How To Make Traveling With Your Medication Even Easier

You're standing in line at airport security, watching TSA tip all of your carefully packed medication all over the place. It's not exactly a brilliant start to a vacation. Luckily, this is a very unlikely scenario, at least in the U.S. However, flying with medication does require a little extra planning to make sure it all goes smoothly.

First, let's address some common misconceptions. Some people think that you can't take prescription drugs abroad. You can (with some caveats). Others think you can't travel with liquid medication. Again, this isn't true. Many others believe that all medications must be sealed in their original packaging and that you must carry a prescription with you at all times. This again isn't true, at least in the U.S. The TSA also explicitly states that nitroglycerin tablets and spray are permitted on flights.

But here come some of the caveats: TSA rules apply to travelers in the U.S. If you're flying domestically, you can follow their rules completely. However, if you're heading out of the country, the rules at your destination may be different.

What medications does the TSA allow on flights?

The TSA doesn't place many limitations on the types of prescription medications that are permitted on flights. According to their rules, you can take pills or other solid forms of medication onto flights in unlimited amounts. You do not need to disclose that you're carrying medications to the security officer. You can also take liquid medications in your carry-on bag in larger amounts than the usual 3.4 ounces, though you must declare this before screening. The TSA stipulates that the liquid quantity should be reasonable for the flight. Ten gallons of something might be pushing it.
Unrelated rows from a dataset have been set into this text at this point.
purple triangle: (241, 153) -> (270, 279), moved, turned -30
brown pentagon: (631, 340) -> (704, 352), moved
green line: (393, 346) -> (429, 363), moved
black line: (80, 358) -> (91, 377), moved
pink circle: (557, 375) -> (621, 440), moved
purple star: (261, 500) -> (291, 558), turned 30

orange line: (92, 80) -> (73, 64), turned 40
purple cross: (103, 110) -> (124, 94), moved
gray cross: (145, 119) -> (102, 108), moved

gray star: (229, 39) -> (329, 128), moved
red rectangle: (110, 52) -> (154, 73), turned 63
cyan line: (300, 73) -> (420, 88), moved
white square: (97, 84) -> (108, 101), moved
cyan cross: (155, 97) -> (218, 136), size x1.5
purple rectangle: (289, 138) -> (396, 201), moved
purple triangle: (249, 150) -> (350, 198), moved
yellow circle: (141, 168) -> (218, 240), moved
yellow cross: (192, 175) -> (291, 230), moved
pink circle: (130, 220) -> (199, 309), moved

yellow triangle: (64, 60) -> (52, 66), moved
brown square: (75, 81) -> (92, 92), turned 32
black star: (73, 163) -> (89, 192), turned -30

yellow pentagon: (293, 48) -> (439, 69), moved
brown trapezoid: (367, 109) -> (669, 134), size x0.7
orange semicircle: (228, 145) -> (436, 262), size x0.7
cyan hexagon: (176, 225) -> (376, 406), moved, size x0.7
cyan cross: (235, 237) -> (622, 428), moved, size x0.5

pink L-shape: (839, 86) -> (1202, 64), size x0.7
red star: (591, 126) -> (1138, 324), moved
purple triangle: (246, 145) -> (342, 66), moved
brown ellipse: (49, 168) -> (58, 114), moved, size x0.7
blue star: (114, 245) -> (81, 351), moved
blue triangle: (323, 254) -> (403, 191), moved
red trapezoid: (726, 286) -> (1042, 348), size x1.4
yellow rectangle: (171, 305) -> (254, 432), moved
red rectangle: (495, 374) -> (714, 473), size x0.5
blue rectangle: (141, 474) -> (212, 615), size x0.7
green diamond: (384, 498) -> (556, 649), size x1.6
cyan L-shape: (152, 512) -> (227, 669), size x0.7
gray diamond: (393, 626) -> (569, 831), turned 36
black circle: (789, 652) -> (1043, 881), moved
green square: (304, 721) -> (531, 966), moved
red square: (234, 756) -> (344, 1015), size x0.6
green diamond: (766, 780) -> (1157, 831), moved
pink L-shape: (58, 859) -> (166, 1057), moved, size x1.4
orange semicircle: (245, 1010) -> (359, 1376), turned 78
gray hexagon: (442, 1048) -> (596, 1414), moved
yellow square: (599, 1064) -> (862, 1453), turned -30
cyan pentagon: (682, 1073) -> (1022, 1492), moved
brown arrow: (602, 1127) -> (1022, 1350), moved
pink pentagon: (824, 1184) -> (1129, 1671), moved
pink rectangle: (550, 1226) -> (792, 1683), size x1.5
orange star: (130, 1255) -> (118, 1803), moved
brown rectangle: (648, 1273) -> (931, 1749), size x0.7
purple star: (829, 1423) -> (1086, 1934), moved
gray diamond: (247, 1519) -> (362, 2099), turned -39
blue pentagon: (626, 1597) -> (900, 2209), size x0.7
Next, you do not have to keep your medications in their original packaging according to TSA rules. This means that you can put your medication into a pill organizer before you travel. However, states have different laws about how prescription medications should be labeled, so it's always best to check locally. Again, if you're traveling internationally, check the local embassy website for which medications are permitted.

How to pack your medications for a flight

Our biggest recommendation is to put all of your medications in your carry-on bag. That way, you will have access to them throughout your time in the airport and on the plane. Plus, if your luggage happens to get lost in transit, your medications won't disappear with it. TSA permits you to carry medications in both your carry-on and checked bags, but check them at your own risk. And remember, the TSA does permit you to take your medications out of their original containers, so feel free to organize them before you travel if you wish.

If, during your research, you find that the state or country you're traveling to requires you to have a prescription for your medication, make sure you have that with you and keep a photo of it on your phone too. To make sure that traveling with medication is easy, watch the TSA's video showing how best to travel with medication, and what the procedure at the airport will be before you travel.